- Exercise requirements
From the line below that contains "cicatrización." to the line that contains "molestias postoperatorias. Esto", repeat every line exactly, both ends included, and nothing else.

- Dataset entries
________________________
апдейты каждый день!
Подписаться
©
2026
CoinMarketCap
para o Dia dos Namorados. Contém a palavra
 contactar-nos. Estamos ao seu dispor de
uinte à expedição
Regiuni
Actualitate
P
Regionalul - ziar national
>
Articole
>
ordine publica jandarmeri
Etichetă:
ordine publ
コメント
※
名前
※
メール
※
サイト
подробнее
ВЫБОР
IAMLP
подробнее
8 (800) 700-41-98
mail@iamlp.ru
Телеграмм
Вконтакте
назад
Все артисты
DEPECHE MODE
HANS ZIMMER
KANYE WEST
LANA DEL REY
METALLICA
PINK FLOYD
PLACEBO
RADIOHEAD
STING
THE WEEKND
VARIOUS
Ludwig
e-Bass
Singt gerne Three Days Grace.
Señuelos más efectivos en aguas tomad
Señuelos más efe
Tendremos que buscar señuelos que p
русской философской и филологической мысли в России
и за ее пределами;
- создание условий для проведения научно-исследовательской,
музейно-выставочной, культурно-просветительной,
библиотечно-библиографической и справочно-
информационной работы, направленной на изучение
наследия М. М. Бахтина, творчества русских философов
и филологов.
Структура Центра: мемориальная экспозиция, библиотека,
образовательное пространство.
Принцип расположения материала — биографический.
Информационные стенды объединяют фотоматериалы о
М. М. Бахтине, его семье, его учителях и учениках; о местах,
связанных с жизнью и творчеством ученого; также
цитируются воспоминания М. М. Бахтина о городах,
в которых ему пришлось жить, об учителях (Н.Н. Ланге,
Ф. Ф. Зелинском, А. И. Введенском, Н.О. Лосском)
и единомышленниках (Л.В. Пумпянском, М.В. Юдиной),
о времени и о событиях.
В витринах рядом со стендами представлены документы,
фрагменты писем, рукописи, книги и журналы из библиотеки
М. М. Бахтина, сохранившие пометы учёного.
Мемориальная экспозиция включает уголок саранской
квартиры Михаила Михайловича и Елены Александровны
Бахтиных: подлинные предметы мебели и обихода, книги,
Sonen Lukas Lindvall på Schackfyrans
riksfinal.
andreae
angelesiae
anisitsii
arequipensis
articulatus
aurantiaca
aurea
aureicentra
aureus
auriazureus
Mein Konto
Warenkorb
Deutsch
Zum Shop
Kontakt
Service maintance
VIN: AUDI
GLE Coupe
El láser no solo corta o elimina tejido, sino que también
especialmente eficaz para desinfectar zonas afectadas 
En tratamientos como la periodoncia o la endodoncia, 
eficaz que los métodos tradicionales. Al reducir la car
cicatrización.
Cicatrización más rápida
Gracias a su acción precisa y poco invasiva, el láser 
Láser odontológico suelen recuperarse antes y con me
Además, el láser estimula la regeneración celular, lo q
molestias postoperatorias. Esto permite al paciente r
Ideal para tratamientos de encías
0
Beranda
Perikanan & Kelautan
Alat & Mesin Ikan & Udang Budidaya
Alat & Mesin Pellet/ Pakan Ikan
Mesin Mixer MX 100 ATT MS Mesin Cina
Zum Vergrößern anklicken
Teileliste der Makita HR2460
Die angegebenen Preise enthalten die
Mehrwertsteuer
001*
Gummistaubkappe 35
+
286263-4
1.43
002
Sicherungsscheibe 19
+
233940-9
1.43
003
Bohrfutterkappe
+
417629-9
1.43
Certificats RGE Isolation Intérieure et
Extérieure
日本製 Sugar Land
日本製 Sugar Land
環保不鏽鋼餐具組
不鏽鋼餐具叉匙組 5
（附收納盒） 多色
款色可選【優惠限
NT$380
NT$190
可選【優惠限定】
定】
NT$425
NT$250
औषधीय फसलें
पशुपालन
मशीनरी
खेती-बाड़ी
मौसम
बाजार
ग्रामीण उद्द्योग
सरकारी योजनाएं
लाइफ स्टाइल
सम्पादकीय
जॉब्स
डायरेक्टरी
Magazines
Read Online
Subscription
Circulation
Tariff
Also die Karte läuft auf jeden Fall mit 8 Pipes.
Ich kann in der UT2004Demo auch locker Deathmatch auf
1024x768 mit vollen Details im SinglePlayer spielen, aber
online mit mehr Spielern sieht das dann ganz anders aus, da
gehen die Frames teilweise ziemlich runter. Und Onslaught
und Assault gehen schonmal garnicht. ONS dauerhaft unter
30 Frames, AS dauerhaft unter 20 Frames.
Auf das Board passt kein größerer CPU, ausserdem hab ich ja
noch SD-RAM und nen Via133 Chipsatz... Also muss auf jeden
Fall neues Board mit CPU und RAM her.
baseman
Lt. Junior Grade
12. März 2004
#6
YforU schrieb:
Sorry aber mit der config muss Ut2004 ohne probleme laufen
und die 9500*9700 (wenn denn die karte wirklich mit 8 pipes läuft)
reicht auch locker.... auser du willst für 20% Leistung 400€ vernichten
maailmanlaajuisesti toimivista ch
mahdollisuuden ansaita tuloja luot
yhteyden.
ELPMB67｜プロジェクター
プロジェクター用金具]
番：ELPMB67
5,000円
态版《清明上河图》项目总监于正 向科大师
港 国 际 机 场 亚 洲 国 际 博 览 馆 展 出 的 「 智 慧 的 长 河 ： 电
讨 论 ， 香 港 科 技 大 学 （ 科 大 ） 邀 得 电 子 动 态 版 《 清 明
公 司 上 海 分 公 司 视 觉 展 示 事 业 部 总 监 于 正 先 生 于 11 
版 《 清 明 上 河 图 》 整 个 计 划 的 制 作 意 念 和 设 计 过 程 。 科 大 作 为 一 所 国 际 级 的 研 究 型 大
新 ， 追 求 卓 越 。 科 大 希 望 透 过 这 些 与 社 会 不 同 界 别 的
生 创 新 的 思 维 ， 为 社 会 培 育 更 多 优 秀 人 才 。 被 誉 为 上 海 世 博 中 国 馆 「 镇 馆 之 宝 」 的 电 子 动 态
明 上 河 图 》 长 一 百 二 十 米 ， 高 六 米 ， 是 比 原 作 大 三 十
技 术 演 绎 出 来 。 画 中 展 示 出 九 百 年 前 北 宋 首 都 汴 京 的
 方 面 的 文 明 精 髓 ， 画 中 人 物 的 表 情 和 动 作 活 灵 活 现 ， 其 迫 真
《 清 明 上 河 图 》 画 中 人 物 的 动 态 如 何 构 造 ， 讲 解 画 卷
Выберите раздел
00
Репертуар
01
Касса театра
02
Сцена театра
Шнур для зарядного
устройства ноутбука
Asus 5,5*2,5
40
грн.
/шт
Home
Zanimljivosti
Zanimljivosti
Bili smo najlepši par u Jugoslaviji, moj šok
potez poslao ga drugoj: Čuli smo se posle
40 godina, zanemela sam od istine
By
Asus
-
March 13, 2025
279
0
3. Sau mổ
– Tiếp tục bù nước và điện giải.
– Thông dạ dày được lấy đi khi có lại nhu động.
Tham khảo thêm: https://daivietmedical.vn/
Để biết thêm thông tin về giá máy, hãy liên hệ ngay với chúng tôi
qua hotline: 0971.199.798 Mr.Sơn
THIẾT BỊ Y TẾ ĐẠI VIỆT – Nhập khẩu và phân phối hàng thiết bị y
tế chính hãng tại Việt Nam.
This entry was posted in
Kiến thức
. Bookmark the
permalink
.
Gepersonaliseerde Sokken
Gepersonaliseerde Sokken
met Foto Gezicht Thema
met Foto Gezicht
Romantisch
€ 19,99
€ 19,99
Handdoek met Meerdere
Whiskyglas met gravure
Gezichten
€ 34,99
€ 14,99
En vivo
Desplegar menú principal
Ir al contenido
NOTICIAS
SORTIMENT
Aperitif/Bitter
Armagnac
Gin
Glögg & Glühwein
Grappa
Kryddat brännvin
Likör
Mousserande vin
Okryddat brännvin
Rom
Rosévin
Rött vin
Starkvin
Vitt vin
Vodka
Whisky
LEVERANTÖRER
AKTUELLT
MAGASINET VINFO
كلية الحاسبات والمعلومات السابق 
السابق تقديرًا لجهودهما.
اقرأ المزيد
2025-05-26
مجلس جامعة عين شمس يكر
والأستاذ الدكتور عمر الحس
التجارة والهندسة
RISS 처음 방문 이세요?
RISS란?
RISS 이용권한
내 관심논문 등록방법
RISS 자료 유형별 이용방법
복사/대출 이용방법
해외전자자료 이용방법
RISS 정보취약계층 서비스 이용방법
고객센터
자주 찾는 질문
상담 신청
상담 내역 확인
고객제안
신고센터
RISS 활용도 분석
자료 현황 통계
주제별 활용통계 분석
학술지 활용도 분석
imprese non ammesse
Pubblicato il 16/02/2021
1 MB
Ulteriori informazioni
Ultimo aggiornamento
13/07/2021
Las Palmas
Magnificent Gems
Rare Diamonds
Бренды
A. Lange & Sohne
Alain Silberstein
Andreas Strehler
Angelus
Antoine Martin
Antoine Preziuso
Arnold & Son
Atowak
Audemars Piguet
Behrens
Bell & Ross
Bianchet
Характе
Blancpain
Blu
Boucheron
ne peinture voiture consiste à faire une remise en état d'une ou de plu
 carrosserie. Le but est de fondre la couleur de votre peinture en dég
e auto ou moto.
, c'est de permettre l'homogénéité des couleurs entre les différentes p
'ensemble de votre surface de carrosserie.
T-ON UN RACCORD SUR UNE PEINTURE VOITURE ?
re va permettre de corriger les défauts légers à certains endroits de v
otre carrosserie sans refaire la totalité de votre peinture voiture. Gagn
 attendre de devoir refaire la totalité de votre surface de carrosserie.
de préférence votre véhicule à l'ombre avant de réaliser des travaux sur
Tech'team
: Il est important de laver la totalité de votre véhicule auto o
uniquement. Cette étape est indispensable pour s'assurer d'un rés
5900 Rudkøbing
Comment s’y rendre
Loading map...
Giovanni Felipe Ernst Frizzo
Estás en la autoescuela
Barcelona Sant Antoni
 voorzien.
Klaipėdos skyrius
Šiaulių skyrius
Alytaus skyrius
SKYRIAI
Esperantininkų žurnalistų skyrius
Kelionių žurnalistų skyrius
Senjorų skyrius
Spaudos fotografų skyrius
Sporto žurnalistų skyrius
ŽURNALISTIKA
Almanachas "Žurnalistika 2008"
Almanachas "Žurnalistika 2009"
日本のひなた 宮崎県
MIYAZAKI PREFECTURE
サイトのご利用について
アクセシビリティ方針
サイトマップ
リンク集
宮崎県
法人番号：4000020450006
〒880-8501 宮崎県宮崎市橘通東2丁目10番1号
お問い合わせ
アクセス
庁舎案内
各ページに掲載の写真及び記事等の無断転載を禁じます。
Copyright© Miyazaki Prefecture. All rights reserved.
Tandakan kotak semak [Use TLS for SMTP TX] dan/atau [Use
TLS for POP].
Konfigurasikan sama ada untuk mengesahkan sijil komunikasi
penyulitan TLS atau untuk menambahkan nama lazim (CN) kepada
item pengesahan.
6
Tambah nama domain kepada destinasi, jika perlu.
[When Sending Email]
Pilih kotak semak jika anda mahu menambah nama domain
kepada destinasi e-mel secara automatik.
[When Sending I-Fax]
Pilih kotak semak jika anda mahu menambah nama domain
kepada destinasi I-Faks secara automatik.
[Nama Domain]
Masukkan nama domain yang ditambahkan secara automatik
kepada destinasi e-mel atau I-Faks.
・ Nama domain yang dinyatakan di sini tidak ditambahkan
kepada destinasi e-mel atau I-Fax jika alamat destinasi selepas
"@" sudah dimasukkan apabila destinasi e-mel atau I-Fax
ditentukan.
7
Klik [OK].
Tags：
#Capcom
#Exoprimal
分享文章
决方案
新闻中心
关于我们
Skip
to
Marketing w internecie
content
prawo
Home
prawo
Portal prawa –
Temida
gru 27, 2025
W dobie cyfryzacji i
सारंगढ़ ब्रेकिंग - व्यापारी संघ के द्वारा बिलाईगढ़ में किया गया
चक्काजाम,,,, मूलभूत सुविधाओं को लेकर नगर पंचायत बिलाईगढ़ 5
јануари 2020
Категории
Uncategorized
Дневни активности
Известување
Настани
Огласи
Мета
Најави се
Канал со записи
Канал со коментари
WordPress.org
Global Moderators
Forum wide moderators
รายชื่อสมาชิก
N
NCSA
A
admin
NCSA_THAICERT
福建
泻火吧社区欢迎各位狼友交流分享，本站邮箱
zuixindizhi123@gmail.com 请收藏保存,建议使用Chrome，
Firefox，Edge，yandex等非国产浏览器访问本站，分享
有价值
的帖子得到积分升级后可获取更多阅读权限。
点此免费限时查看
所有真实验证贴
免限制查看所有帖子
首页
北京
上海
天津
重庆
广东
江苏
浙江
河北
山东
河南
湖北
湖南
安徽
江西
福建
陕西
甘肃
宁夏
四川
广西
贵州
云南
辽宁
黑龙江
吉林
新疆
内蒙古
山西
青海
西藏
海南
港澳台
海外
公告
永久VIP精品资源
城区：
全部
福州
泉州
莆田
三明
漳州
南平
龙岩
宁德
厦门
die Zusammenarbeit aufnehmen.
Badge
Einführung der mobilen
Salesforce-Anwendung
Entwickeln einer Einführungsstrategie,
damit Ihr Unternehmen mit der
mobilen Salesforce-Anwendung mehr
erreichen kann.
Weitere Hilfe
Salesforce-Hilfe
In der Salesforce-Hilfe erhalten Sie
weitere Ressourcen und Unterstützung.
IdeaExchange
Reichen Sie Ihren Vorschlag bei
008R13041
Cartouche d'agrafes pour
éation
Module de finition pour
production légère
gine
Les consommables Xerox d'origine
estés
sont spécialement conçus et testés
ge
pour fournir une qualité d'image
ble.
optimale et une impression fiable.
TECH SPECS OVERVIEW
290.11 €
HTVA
________________________
- Reply
cicatrización.
Cicatrización más rápida
Gracias a su acción precisa y poco invasiva, el láser 
Láser odontológico suelen recuperarse antes y con me
Además, el láser estimula la regeneración celular, lo q
molestias postoperatorias. Esto permite al paciente r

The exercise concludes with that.